RNA-seq入門RNA-seq実験では何を測定しているのか?実験設計における重要な考慮事項RNA-seqデータの定量化:リードからカウント行列への変換プロセス参照配列を見つけるには本ワークショップではどのような方向性を目指していくのでしょうか?
- RNA-seqは、特定の時点における細胞または組織内で発現しているRNA分子の量を測定する技術です。
- RNA-seq実験を計画する際には、多くの重要な選択事項があります。例えば、ポリA選択法を採用するかリボソーム除去法を適用するか、ストランド特異的プロトコルを使用するか非ストランド特異的プロトコルを採用するか、リードをシングルエンドで配列決定するかペアエンドで配列決定するかなどです。これらの選択はいずれも、データ処理および解釈に重大な影響を及ぼします。
- RNA-seqデータの定量化には複数の手法が存在します。代表的な方法としては、リードをゲノム配列にアラインメントし、遺伝子領域にオーバーラップするリード数をカウントする手法があります。また、別の手法ではリードをトランスクリプトームにマッピングし、確率的アプローチを用いて各遺伝子または転写産物の存在量を推定します。
- アノテーション済み遺伝子に関する情報は、Ensembl、UCSC、GENCODEなどの複数の情報源から取得可能です。
RStudioプロジェクトと実験データ
- プロジェクトに必要なファイルを作業ディレクトリに適切に整理することは、秩序を維持し、将来のアクセスを容易にするために重要です。

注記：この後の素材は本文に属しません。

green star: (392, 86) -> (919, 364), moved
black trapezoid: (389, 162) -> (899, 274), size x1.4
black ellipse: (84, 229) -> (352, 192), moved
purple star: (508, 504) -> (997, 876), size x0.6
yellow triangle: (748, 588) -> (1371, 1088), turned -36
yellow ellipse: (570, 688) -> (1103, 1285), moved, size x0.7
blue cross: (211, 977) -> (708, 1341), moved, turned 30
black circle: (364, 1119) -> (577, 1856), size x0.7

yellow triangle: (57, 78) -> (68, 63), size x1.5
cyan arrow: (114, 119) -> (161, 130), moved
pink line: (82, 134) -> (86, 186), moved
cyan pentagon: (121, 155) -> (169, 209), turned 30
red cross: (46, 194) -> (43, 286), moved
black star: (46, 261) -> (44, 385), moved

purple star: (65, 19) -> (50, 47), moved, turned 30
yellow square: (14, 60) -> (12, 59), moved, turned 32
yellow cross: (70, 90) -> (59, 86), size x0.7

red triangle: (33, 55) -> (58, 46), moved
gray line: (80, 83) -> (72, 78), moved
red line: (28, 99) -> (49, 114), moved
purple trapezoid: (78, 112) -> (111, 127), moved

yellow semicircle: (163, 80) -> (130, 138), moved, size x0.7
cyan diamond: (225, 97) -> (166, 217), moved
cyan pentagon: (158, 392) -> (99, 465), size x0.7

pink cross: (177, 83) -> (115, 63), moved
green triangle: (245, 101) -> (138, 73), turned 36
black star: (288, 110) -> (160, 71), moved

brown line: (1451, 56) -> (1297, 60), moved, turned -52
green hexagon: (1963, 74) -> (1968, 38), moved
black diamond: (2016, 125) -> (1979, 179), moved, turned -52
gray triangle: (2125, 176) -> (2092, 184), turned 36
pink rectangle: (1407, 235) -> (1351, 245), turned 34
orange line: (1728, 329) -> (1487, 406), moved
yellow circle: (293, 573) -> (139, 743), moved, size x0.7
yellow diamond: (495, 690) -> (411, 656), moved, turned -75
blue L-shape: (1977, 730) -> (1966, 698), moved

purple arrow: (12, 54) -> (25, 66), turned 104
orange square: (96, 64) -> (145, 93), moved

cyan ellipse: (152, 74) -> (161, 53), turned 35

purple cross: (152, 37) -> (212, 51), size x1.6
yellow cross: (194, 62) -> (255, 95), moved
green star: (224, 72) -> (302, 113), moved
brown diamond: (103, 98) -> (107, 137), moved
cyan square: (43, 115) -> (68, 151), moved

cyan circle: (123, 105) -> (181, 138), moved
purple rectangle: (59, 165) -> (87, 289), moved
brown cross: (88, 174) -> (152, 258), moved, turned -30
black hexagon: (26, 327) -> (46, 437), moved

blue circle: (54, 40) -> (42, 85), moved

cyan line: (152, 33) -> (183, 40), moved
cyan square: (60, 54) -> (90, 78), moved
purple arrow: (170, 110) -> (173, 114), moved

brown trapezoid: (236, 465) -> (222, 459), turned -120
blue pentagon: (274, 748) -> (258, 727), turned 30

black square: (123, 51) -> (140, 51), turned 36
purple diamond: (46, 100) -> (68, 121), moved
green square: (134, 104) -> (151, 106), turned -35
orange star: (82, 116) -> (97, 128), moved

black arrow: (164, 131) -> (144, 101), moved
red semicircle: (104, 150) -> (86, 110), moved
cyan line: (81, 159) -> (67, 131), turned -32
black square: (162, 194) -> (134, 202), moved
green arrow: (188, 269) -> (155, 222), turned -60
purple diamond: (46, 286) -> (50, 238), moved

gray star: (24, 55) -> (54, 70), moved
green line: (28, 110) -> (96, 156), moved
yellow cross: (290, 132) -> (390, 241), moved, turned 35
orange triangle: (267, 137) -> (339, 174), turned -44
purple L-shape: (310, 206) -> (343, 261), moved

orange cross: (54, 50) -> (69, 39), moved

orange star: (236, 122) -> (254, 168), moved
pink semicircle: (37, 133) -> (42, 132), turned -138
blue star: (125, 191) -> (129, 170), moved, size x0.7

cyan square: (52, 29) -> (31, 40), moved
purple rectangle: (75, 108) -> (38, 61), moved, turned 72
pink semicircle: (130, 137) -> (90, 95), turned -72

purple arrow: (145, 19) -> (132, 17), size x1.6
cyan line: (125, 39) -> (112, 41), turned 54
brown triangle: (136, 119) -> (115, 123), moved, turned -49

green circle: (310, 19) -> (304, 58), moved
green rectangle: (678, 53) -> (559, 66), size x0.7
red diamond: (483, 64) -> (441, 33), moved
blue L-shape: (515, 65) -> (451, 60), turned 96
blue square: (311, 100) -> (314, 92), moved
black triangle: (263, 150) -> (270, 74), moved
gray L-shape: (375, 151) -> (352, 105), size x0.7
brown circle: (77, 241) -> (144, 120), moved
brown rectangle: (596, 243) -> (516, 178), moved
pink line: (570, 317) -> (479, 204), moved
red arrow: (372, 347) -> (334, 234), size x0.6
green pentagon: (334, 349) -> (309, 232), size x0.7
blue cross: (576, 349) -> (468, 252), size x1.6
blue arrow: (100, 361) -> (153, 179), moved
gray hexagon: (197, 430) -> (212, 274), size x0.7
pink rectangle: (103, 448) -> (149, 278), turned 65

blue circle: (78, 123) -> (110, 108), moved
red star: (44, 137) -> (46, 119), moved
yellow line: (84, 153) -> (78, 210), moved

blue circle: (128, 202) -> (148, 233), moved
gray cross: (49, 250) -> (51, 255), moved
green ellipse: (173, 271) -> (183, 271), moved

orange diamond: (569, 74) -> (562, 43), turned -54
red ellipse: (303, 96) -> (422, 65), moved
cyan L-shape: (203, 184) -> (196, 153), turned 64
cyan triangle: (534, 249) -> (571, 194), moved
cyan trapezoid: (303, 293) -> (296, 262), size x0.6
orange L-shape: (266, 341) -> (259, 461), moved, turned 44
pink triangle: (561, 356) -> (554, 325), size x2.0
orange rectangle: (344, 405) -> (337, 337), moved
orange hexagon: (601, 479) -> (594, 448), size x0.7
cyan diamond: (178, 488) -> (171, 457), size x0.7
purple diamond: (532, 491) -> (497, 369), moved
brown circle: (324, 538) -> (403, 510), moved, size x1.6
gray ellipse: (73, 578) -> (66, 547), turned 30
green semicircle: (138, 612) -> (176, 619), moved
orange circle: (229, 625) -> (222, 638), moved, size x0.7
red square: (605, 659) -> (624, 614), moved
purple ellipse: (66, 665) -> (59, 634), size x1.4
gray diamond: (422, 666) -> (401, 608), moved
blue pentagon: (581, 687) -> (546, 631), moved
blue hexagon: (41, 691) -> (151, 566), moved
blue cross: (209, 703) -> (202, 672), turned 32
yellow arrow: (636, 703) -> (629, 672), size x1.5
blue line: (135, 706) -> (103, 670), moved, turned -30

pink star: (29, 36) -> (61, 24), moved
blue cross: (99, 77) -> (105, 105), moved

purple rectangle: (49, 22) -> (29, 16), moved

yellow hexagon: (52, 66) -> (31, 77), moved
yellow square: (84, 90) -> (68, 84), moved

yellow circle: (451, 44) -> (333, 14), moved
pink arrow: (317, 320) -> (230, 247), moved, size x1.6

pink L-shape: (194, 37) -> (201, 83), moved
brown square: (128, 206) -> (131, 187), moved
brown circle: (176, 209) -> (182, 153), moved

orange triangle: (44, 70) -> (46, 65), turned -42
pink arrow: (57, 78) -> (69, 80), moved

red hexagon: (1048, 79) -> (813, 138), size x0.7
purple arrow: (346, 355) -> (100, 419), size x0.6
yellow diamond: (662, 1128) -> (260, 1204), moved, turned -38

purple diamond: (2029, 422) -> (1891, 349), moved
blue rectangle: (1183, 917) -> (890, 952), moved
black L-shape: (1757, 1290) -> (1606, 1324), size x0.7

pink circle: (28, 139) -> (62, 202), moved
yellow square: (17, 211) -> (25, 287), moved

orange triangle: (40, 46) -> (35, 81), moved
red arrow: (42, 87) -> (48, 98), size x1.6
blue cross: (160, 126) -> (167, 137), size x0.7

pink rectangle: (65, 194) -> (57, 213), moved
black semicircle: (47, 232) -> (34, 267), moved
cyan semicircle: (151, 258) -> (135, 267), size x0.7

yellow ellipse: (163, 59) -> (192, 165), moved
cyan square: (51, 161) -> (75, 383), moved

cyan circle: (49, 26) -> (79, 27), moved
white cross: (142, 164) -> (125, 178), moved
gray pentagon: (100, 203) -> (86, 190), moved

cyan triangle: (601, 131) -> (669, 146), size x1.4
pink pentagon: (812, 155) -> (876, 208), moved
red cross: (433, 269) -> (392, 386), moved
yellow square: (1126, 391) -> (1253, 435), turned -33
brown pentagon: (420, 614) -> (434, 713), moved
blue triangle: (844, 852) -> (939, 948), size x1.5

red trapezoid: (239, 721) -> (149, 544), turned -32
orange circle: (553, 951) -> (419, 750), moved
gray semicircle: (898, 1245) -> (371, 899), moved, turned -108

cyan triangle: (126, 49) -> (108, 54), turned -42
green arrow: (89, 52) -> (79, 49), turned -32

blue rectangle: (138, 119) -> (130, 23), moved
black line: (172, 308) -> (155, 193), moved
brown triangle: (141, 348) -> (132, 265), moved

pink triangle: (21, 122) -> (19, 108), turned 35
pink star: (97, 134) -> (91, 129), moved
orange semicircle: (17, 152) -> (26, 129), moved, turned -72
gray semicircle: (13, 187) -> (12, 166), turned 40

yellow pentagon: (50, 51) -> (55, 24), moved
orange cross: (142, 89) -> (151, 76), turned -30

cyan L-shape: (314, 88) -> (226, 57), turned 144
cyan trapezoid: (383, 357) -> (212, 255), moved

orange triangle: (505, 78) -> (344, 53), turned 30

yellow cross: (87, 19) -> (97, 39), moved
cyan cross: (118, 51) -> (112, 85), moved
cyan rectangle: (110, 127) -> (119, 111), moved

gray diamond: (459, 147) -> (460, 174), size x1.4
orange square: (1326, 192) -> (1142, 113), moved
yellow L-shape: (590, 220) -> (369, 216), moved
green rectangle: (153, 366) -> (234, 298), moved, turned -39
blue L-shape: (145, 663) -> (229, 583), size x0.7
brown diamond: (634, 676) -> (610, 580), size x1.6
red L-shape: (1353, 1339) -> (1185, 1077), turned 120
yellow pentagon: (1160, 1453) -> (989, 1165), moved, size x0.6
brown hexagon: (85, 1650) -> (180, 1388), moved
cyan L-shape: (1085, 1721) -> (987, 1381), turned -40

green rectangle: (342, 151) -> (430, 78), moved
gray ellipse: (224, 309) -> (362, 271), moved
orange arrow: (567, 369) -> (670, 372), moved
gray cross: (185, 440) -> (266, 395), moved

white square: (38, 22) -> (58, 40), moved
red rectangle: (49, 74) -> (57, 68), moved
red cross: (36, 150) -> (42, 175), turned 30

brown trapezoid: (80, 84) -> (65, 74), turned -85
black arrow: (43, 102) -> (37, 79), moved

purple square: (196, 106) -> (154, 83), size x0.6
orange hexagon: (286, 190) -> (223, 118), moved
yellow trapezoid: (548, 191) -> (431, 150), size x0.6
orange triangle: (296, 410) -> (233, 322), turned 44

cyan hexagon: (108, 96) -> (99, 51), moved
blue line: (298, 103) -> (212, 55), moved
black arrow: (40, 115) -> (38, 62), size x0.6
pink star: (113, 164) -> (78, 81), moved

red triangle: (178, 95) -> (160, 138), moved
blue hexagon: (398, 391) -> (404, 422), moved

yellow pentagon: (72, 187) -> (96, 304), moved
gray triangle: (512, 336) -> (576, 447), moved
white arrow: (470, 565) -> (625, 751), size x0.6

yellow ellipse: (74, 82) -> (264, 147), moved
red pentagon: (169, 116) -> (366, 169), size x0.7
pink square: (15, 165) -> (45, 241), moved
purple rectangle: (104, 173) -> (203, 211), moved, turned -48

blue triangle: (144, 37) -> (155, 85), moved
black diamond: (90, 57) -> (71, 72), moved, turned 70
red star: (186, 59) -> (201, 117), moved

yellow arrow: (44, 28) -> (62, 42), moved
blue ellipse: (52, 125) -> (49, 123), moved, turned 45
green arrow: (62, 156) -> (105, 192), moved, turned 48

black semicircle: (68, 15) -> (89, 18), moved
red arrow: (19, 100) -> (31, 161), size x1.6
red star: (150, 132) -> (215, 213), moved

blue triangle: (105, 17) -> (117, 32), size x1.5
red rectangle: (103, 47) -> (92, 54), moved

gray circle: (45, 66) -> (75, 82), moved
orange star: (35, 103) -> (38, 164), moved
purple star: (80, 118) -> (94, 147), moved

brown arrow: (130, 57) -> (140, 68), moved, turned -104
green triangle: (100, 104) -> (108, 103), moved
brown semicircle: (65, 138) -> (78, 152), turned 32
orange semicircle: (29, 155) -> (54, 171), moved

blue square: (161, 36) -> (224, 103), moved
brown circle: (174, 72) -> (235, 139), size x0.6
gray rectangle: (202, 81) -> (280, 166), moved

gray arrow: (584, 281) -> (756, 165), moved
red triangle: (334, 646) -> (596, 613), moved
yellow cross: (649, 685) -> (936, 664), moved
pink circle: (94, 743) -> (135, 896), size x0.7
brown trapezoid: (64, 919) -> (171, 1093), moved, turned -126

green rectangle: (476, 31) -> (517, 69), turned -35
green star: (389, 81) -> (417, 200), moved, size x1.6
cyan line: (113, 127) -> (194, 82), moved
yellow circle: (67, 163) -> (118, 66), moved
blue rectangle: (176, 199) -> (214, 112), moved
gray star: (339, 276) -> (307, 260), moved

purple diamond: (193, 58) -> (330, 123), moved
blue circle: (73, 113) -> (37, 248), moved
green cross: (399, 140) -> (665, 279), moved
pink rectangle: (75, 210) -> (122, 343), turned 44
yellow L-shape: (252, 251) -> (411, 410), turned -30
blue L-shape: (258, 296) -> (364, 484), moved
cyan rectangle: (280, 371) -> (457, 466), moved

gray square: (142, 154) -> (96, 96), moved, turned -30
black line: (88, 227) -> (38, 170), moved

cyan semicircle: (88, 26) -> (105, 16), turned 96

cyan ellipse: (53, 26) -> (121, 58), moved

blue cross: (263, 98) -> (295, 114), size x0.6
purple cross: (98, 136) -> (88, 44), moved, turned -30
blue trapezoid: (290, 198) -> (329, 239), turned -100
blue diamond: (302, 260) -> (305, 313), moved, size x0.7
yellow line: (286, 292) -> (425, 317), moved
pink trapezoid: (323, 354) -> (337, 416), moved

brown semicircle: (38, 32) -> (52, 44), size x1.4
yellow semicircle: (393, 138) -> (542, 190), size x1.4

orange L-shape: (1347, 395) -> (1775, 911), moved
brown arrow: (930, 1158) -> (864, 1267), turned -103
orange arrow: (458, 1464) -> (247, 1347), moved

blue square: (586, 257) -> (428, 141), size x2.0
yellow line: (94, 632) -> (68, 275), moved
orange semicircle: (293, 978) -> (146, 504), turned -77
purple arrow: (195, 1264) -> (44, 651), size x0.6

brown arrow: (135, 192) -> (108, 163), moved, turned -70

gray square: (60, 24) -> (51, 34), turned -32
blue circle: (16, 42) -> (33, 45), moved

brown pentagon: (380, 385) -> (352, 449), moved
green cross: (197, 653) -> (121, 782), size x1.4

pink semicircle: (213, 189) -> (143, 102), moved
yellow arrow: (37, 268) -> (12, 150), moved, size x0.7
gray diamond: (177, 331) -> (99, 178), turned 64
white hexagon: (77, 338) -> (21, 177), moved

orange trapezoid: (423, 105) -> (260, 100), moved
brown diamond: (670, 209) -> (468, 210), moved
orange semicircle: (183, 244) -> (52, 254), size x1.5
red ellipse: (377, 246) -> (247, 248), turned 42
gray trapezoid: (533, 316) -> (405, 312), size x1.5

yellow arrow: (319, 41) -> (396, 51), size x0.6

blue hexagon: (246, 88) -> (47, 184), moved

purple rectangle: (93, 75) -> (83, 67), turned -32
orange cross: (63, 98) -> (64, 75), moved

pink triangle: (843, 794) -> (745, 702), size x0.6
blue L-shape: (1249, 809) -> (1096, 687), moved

- RStudioプロジェクトは、プロジェクトの作業ディレクトリを管理し、分析を促進するための貴重なツールとして機能します。
- Rにおける
download.file関数は、インターネットからデータセットをダウンロードするために使用できます。
Rに量的データをインポートしてアノテーションを付ける
- 使用される遺伝子発現定量ツールによって、出力を
SummarizedExperimentまたはDGEListオブジェクトに読み込む方法が異なります(多くはBioconductorパッケージで配布されています)。 - EnsemblやEntrez IDなどの安定した遺伝子識別子は、RNA-seq分析全体で主要な識別子として使用されるべきで、解釈を容易にするために遺伝子シンボルを追加する必要があります。
探索的解析と品質管理
- 探索的分析は、データセットの品質管理と潜在的な問題の検出において不可欠なプロセスです。
- 探索的分析手法には様々な種類があり、それぞれ異なる前処理済みデータを必要とします。最も一般的に用いられる手法では、カウント値の正規化と対数変換(あるいは同等のより感度の高い/高度な処理)が行われ、データの均方分散性に近い状態が求められます。一方、他の手法では生のカウント値をそのまま処理対象とします。
Differential expression 解析
- DESeq2では、差異的発現解析の主要な手順(サイズ因子推定、分散推定、検定統計量の算出)が単一の関数DESeq()に統合されています。
- 発現量の低い遺伝子を独立してフィルタリングすることは、多くの場合有効な手法です。
design matricesの詳細な解析
- R言語のformulaフレームワークを使用すると、設計行列を作成できます。この設計行列は、遺伝子発現レベルにおける系統的な差異に関連すると予想される変数の詳細を記述するものです。
- 比較対象として関心のある条件は、モデル係数の線形結合であるコントラストを用いて定義することができます。
遺伝子セットエンリッチメント解析
- ORA解析は遺伝子カウントデータに基づいており、Fisherの正確確率検定または超幾何分布を用いて統計的有意性を評価します。
- R環境では、多様なソースから容易に遺伝子セットを取得することが可能です。
Next steps
- RNA-seq data is very versatile and can be used for a number of different purposes. It is important, however, to carefully plan one’s analyses, to make sure that enough data is available and that abundances for appropriate features (e.g., genes, transcripts, or exons) are quantified.